- Opening Delimiter -

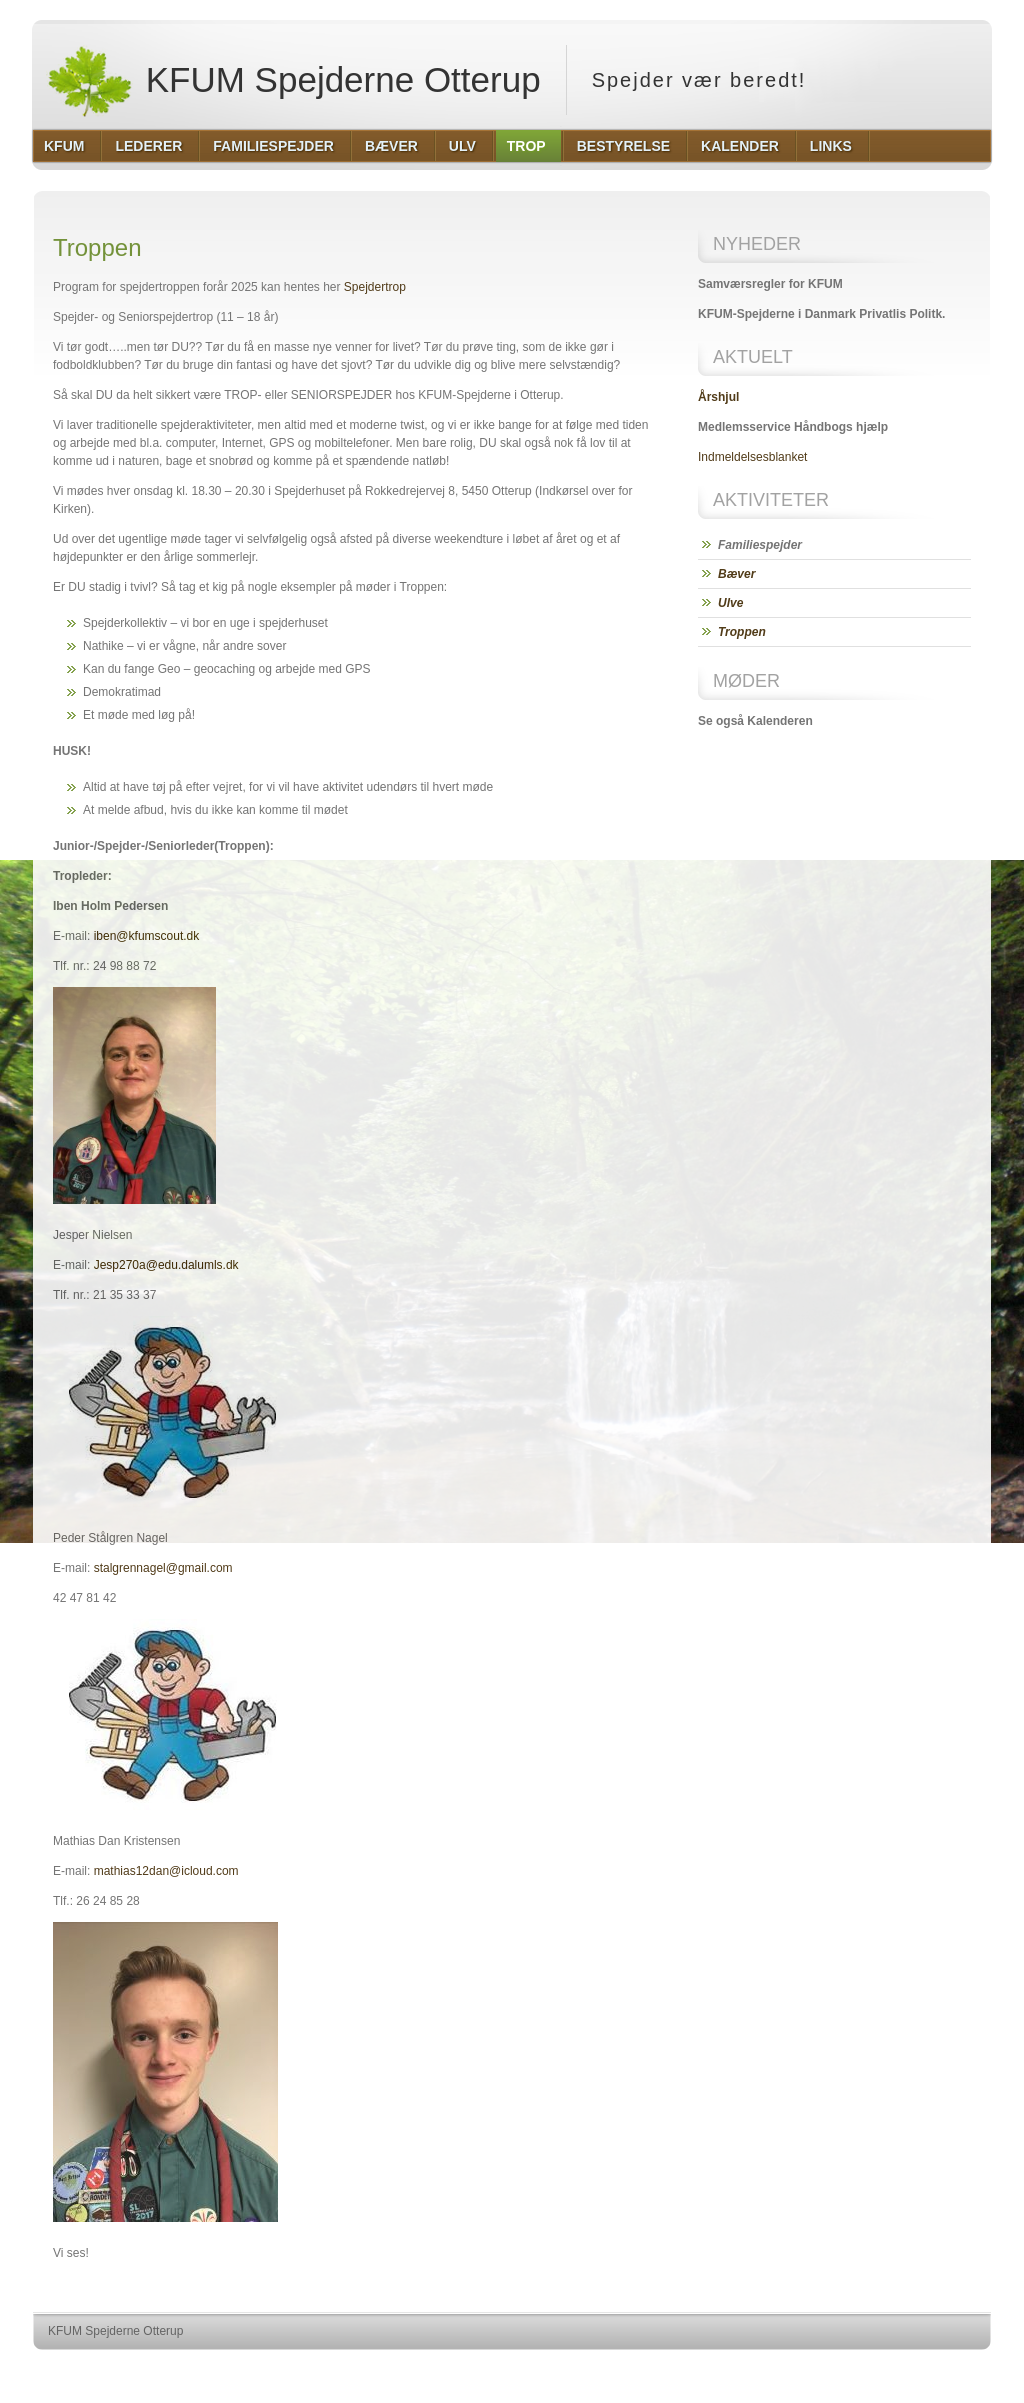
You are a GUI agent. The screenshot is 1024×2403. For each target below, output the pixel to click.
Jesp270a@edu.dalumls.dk (166, 1265)
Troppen (742, 632)
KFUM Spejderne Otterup (293, 80)
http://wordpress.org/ (766, 2368)
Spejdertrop (375, 287)
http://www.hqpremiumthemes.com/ (913, 2368)
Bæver (736, 574)
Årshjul (718, 397)
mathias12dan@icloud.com (166, 1871)
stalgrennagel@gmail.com (163, 1568)
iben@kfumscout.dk (147, 936)
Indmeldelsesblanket (752, 457)
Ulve (730, 603)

- Closing Delimiter -

TASK TO COMPLETE — Your answer must be the entries written out word for word, without their pictures.

EXPECTED ANSWER —
You are a GUI agent. The screenshot is 1024×2403. For each target below, output the pixel to click.
Jesp270a@edu.dalumls.dk (166, 1265)
Troppen (742, 632)
KFUM Spejderne Otterup (293, 80)
http://wordpress.org/ (766, 2368)
Spejdertrop (375, 287)
http://www.hqpremiumthemes.com/ (913, 2368)
Bæver (736, 574)
Årshjul (718, 397)
mathias12dan@icloud.com (166, 1871)
stalgrennagel@gmail.com (163, 1568)
iben@kfumscout.dk (147, 936)
Indmeldelsesblanket (752, 457)
Ulve (730, 603)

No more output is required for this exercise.